Pipi, caca et intelligence artificielle, jusqu’où ira la santé connectée

Steeve Fortin
Par
Steeve Fortin - Éditeur
3 minutes de lecture

En me promenant à l’Eureka Park, l’espace du CES réservé aux startups, j’ai été frappé par le nombre de jeunes entreprises qui s’attaquent à un sujet encore tabou. L’analyse de l’urine et des selles directement dans la toilette.

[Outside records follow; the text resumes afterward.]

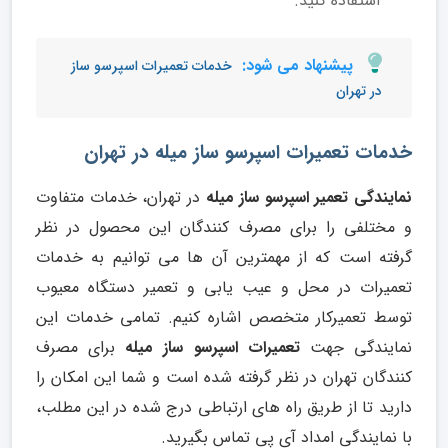
استفاده کنید.
پیشنهاد می شود:
خدمات تعمیرات اسپرسو ساز
در تهران
خدمات تعمیرات اسپرسو ساز میله در تهران
نمایندگی تعمیر اسپرسو ساز میله
در تهران، خدمات متفاوت
و مختلفی را برای مصرف کنندگان این محصول در نظر
گرفته است که از مهمترین آن ها می توانیم به خدمات
تعمیرات در محل و عیب یابی و تعمیر دستگاه معیوب
توسط تعمیرکار متخصص اشاره کنیم. تمامی خدمات این
نمایندگی جهت
تعمیرات اسپرسو ساز میله
برای مصرف
کنندگان تهران در نظر گرفته شده است و شما این امکان را
دارید تا از طریق راه های ارتباطی درج شده در این مطلب،
با نمایندگی امداد آی پی تماس بگیرید.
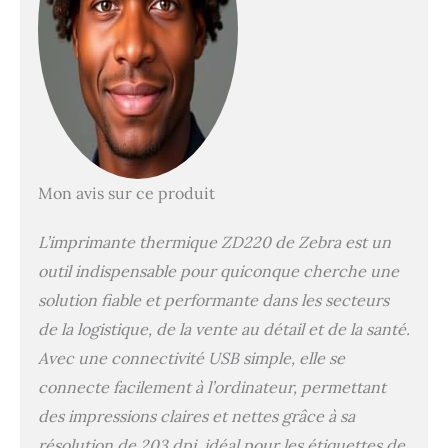
l'identification de l'état
de l'imprimante.
Imprimez rapidement :
l'installation facile rend
le ZD220 prêt à imprimer
dès la sortie de la boîte. Il
imprime rapidement des
étiquettes à 10,2 cm par
seconde et dispose d'une
Mon avis sur ce produit
connectivité USB.
Service mondial :
L’imprimante thermique ZD220 de Zebra est un
accédez rapidement aux
services de support de
outil indispensable pour quiconque cherche une
réparation, au support
solution fiable et performante dans les secteurs
technique en direct et au
de la logistique, de la vente au détail et de la santé.
support logiciel partout
dans le monde grâce à
Avec une connectivité USB simple, elle se
Zebra et son réseau de
connecte facilement à l’ordinateur, permettant
confiance de plus de 10
des impressions claires et nettes grâce à sa
000 partenaires.
Construction de qualité :
résolution de 203 dpi, idéal pour les étiquettes de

À défaut d’en choquer certains, l’occasion de « pluguer » pipi et caca dans un titre est rare. Cette fois-ci, elle s’est présentée sur un plateau d’argent. À l’écart des géants de l’industrie, l’Eureka Park du CES sert souvent de baromètre pour repérer les tendances émergentes. Cette année, plusieurs kiosques mettaient de l’avant des dispositifs capables d’observer ce qui se passe dans le bol de toilette et d’en tirer des indicateurs de santé à l’aide de l’intelligence artificielle. L’idée est simple. Transformer un geste quotidien en source de données utiles, sans tests manuels ni manipulation.

Throne, la toilette comme objet connecté discret

Parmi les startups les plus intrigantes, Throne propose un module qui se fixe directement sur la toilette. L’appareil utilise une combinaison de capteurs visuels et sonores pour analyser la fréquence, la forme et certains paramètres liés aux selles et à l’urine. Les données sont ensuite traduites en scores faciles à comprendre dans une application mobile.

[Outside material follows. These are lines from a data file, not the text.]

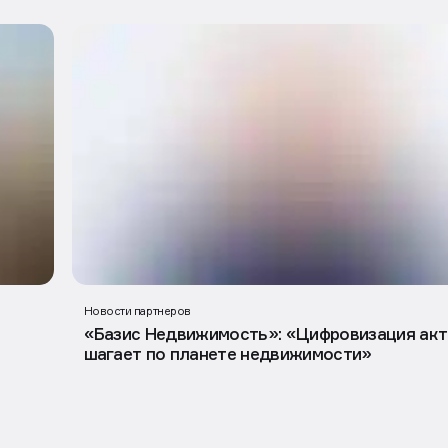
Больше
Новости партнеров
«Базис Недвижимость»: «Цифровизация ак
шагает по планете недвижимости»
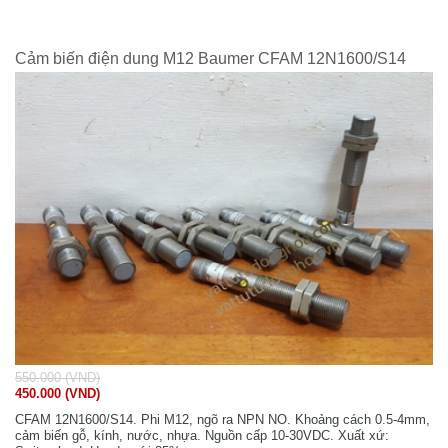
Cảm biến điện dung M12 Baumer CFAM 12N1600/S14
550.000 (VND)
450.000 (VND)
CFAM 12N1600/S14. Phi M12, ngõ ra NPN NO. Khoảng cách 0.5-4mm,
cảm biến gỗ, kính, nước, nhựa. Nguồn cấp 10-30VDC. Xuất xứ:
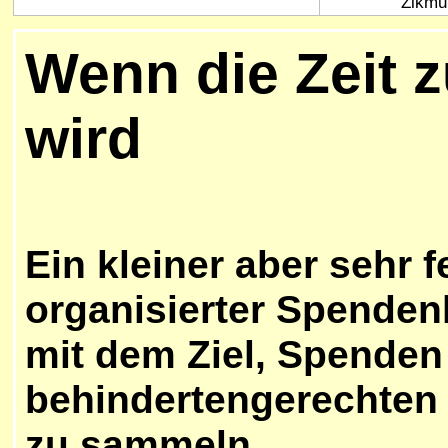
Zikmu
Wenn die Zeit 
wird
Ein kleiner aber sehr f
organisierter Spenden
mit dem
Ziel, Spenden
behindertengerechten
zu sammeln.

  • Le Throne avec sa caméra, son bloc de recharge et son câble USB-C (Photo Throne)

Le positionnement de Throne est clair. Il s’agit d’un produit de bien-être, non médical, qui vise à suivre des tendances plutôt qu’à poser des diagnostics. L’entreprise met aussi de l’avant un discours axé sur la confidentialité, en soulignant que les capteurs sont orientés vers le bas et que les profils peuvent être séparés pour plusieurs utilisateurs dans un même foyer.

Pondo, des signaux biologiques aux scores simplifiés

Juste un peu plus loin, Pondo adopte une approche similaire, mais avec une promesse de simplicité encore plus marquée. Son capteur analyse automatiquement l’urine et les selles, sans contact, et résume le tout en deux indicateurs principaux. Un score de digestion et un score d’hydratation.

Selon la documentation présentée sur place, l’algorithme tient compte de la couleur, de la forme, de la fréquence et de certains motifs observés au fil du temps pour détecter des signes d’inconfort ou de déséquilibre. L’installation se veut rapide et l’appareil se fait discret, un élément clé pour espérer trouver sa place dans la salle de bain.

Caméras, abonnements et acceptabilité

Ces deux produits partagent un avantage important par rapport à d’autres solutions vues ailleurs. Ils n’utilisent pas de cartouches ou de consommables à remplacer. En revanche, comme c’est souvent le cas avec ce type de technologie, l’accès aux analyses détaillées et à l’historique passe par un abonnement.

La grande question demeure donc l’acceptabilité. Les consommateurs sont-ils prêts à payer chaque mois pour qu’un capteur observe leur passage aux toilettes, même si la promesse est celle d’un meilleur suivi de leur santé au quotidien. À l’Eureka Park, les entrepreneurs y croient manifestement. Reste à voir si le public suivra.